Minnesota Orchestra, Vanska, Midori — and Beethoven – Knight Foundation
Arts

Minnesota Orchestra, Vanska, Midori — and Beethoven

This weekend marks the arrival at the Arsht Center’s Knight Concert Hall of the Minnesota Orchestra, one of the nation’s finest, along with its conductor Osmo Vänskä.

They’ll be joined by the Japanese-American violinist Midori, who told me in an e-mail earlier this week of her experience working with the Minnesotans that it was “wonderful to see the musicians and the conductor sharing themselves to make music.”

Saturday night’s concert includes Midori in the Sibelius Violin Concerto (in D minor, Op. 47), a work she’s recorded before and has doubtless played hundreds of times. It’s a great work, and it always makes a strong impression on the audience because of its sheer excitement level and the very high quality of the melodic material.

The program also contains the Brahms Variations on a Theme by Haydn (Op. 56a), a beautiful set of variations on a theme that actually isn’t by Haydn, and, of all things, the Symphony No. 5 (in C minor, Op. 67) of Beethoven. It’s one of the very few pieces — and in this case, just the opening bars — that members of the public who know nothing about classical music are familiar with (and part of the reason for that is its extensive use during World War II for Allied code purposes).

But why the Fifth? Vänskä, a Finn who will celebrate his 10th year with the orchestra next season, recorded all nine of the Beethoven symphonies with the Minnesota for Sweden’s BIS label in 2009.

Although one might think that another set of Beethoven symphonies is about the last thing a record label would want to take on, it apparently has done very well, and the reviews were good. (You can hear the first movement of the Fifth here: it’s marked as the Midori Sibelius performance, but it’s not.)

If you listen to Vänskä’s take on the first movement of the Ninth, for instance, you hear a brisk tempo and a very crisp, short approach to the initial cadential chords. Perhaps not to everyone’s taste, but distinctive. In a video where he talks about the Eighth Symphony, he maintains that the Beethoven symphonies as a whole are “the most important repertoire in classical music, generally speaking,” and perhaps that’s best explanation for their doing a set.

But conductors also can’t resist putting their own personal stamp on this music, because we’ll soon have more recordings of these works. The violinist Joshua Bell is, an addition to his solo career, the new conductor of London’s Academy of St. Martin in the Fields. He told a group of reporters (including me) earlier this year before his South Florida appearances that new versions of the Beethoven symphonies are on the orchestra’s to-do list.

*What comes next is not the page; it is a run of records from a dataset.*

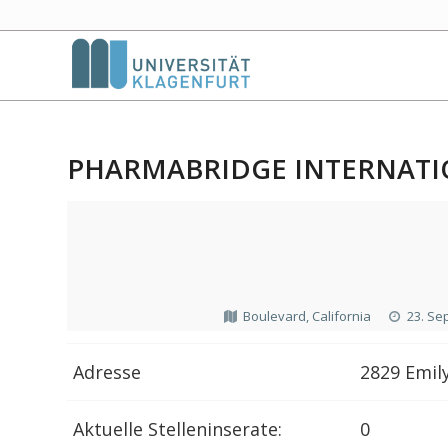
PHARMABRIDGE INTERNATI
Boulevard, California
23. Se
Adresse
2829 Emily
Aktuelle Stelleninserate:
0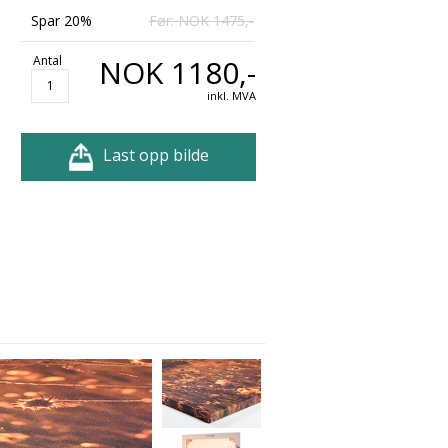
Spar 20%
Før: NOK 1475,-
Antal
NOK 1180,-
inkl. MVA
Last opp bilde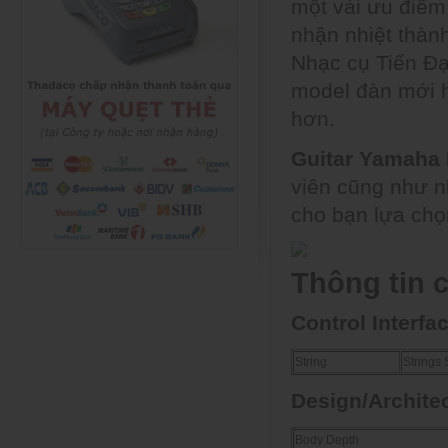
một vài ưu điểm
nhận nhiệt thành
Nhạc cụ Tiến Đ
model đàn mới h
hơn.
Guitar Yamaha
viên cũng như n
cho bạn lựa ch
Thông tin c
Control Interfa
String
Strings 
Design/Architec
Body Depth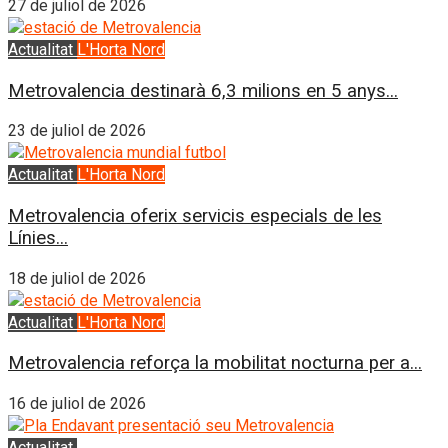
27 de juliol de 2026
Actualitat
L'Horta Nord
Metrovalencia destinarà 6,3 milions en 5 anys...
23 de juliol de 2026
Actualitat
L'Horta Nord
Metrovalencia oferix servicis especials de les
Línies...
18 de juliol de 2026
Actualitat
L'Horta Nord
Metrovalencia reforça la mobilitat nocturna per a...
16 de juliol de 2026
Actualitat
l'Horta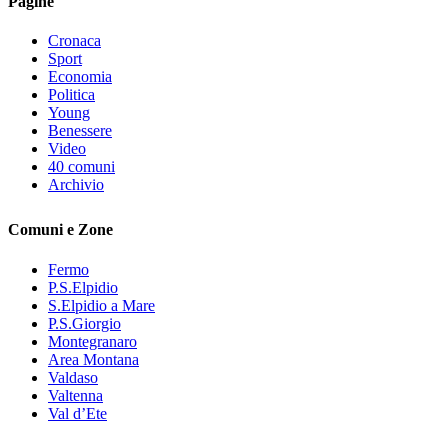
Pagine
Cronaca
Sport
Economia
Politica
Young
Benessere
Video
40 comuni
Archivio
Comuni e Zone
Fermo
P.S.Elpidio
S.Elpidio a Mare
P.S.Giorgio
Montegranaro
Area Montana
Valdaso
Valtenna
Val d’Ete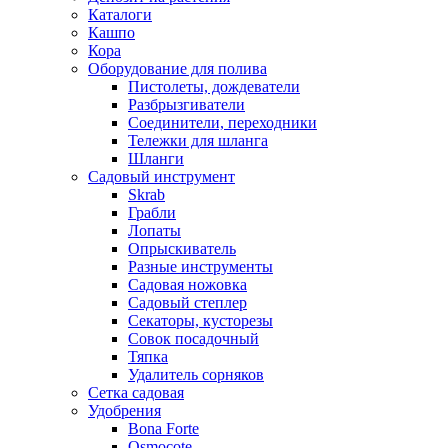
Каталоги
Кашпо
Кора
Оборудование для полива
Пистолеты, дождеватели
Разбрызгиватели
Соединители, переходники
Тележки для шланга
Шланги
Садовый инструмент
Skrab
Грабли
Лопаты
Опрыскиватель
Разные инструменты
Садовая ножовка
Садовый степлер
Секаторы, кусторезы
Совок посадочный
Тяпка
Удалитель сорняков
Сетка садовая
Удобрения
Bona Forte
Osmocote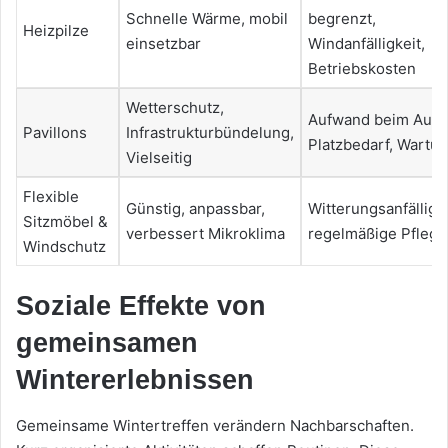
Schnelle Wärme, mobil
begrenzt,
Heizpilze
einsetzbar
Windanfälligkeit,
Betriebskosten
Wetterschutz,
Aufwand beim Aufb
Pavillons
Infrastrukturbündelung,
Platzbedarf, Wartu
Vielseitig
Flexible
Günstig, anpassbar,
Witterungsanfälligke
Sitzmöbel &
verbessert Mikroklima
regelmäßige Pflege
Windschutz
Soziale Effekte von
gemeinsamen
Wintererlebnissen
Gemeinsame Wintertreffen verändern Nachbarschaften.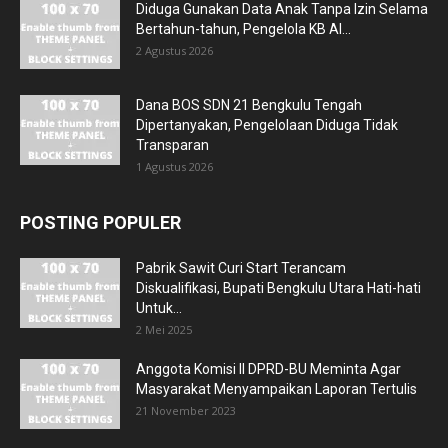
Diduga Gunakan Data Anak Tanpa Izin Selama
Bertahun-tahun, Pengelola KB Al...
2 Agustus 2026
Dana BOS SDN 21 Bengkulu Tengah
Dipertanyakan, Pengelolaan Diduga Tidak
Transparan
1 Agustus 2026
POSTING POPULER
Pabrik Sawit Curi Start Terancam
Diskualifikasi, Bupati Bengkulu Utara Hati-hati
Untuk...
2 Mei 2025
Anggota Komisi II DPRD-BU Meminta Agar
Masyarakat Menyampaikan Laporan Tertulis
21 November 2023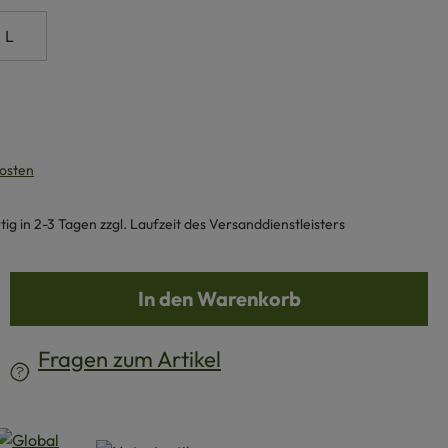
L
kosten
g in 2-3 Tagen zzgl. Laufzeit des Versanddienstleisters
b den gewünschten Wert ein oder benutze d
In den Warenkorb
Fragen zum Artikel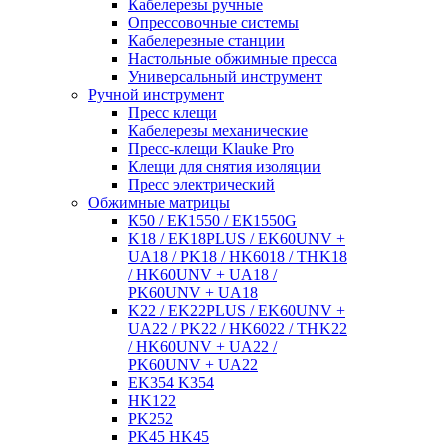
Кабелерезы ручные
Опрессовочные системы
Кабелерезные станции
Настольные обжимные пресса
Универсальный инструмент
Ручной инструмент
Пресс клещи
Кабелерезы механические
Пресс-клещи Klauke Pro
Клещи для снятия изоляции
Пресс электрический
Обжимные матрицы
К50 / ЕК1550 / ЕК1550G
K18 / EK18PLUS / EK60UNV +
UA18 / PK18 / HK6018 / THK18
/ HK60UNV + UA18 /
PK60UNV + UA18
K22 / EK22PLUS / EK60UNV +
UA22 / PK22 / HK6022 / THK22
/ HK60UNV + UA22 /
PK60UNV + UA22
EK354 K354
HK122
PK252
PK45 HK45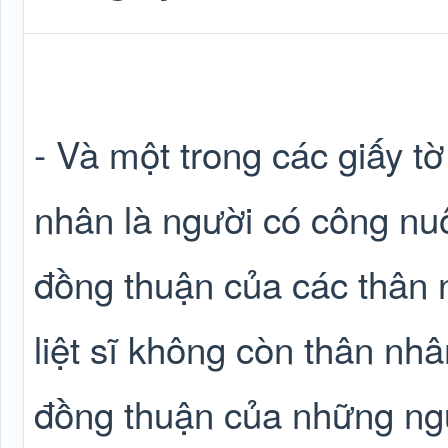
- Và một trong các giấy t
nhân là người có công nuôi
đồng thuận của các thân n
liệt sĩ không còn thân nhâ
đồng thuận của những ngư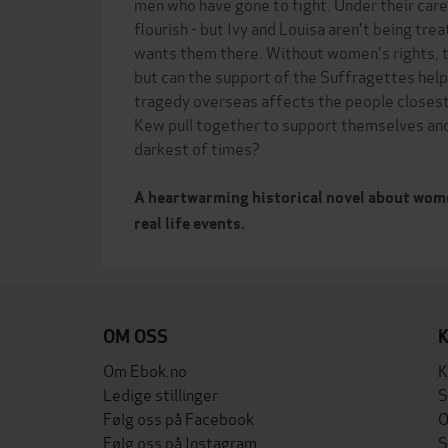
men who have gone to fight. Under their care
flourish - but Ivy and Louisa aren't being tre
wants them there. Without women's rights, th
but can the support of the Suffragettes help
tragedy overseas affects the people closes
Kew pull together to support themselves and
darkest of times?
A heartwarming historical novel about wome
real life events.
OM OSS
Om Ebok.no
K
Ledige stillinger
S
Følg oss på Facebook
O
Følg oss på Instagram
S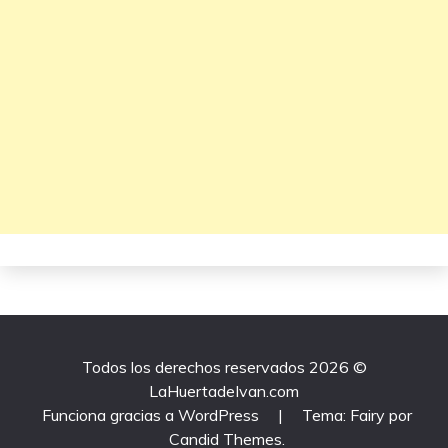
Todos los derechos reservados 2026 ©
LaHuertadeIvan.com
Funciona gracias a WordPress
|
Tema: Fairy por
Candid Themes
.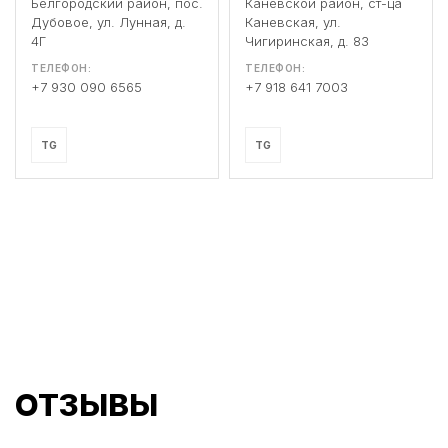
Белгородский район, пос.
Каневской район, ст-ца
Дубовое, ул. Лунная, д.
Каневская, ул.
4Г
Чигиринская, д. 83
ТЕЛЕФОН:
ТЕЛЕФОН:
+7 930 090 6565
+7 918 641 7003
TG
TG
ОТЗЫВЫ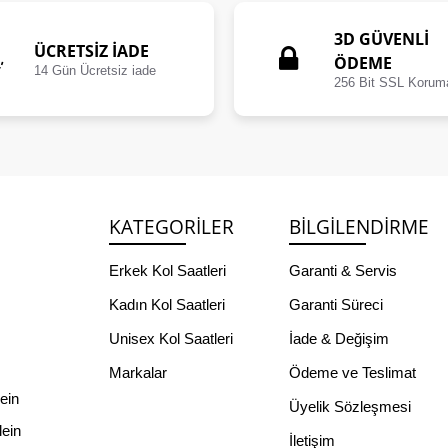
3D GÜVENLİ
ÜCRETSIZ İADE
ÖDEME
14 Gün Ücretsiz iade
256 Bit SSL Korum
KATEGORILER
BILGILENDIRME
Erkek Kol Saatleri
Garanti & Servis
Kadın Kol Saatleri
Garanti Süreci
Unisex Kol Saatleri
İade & Değişim
Markalar
Ödeme ve Teslimat
lein
Üyelik Sözleşmesi
lein
İletişim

“I’ve known these pieces all my life, and I’ve heard hundreds of orchestras play them,” he said at the time. “There are so many things about these pieces that I’ve formulated ideas about, and which I want to hear how I have them in my head.”

The Minnesota also recently released a disc of the last two Beethoven piano concertos and two of the seven Sibelius symphonies (Nos. 2 and 7). They also do a nice educational outreach program called Inside the Classics, which, as you can see on this video, features violist Sam Bergman and associate conductor Sarah Hicks explaining Beethoven’s Pastoral Symphony in a very audience-friendly way. It’s good fun to go through these videos and see them argue about whether Beethoven was really the first minimalist (Hicks makes a good case, actually) and to detail things like his use of trombones.

Bergman also writes a good blog on the Minnesota Orchestra site, and his most recent entry comes from last week as the musicians were getting ready to head south. All in all, this should be an exciting visit by a first-class orchestra, and coming as it does right on the heels of the Cleveland Orchestra’s performance last weekend with Dawn Upshaw, it’s a good chance to hear another great Midwestern band play timeless music.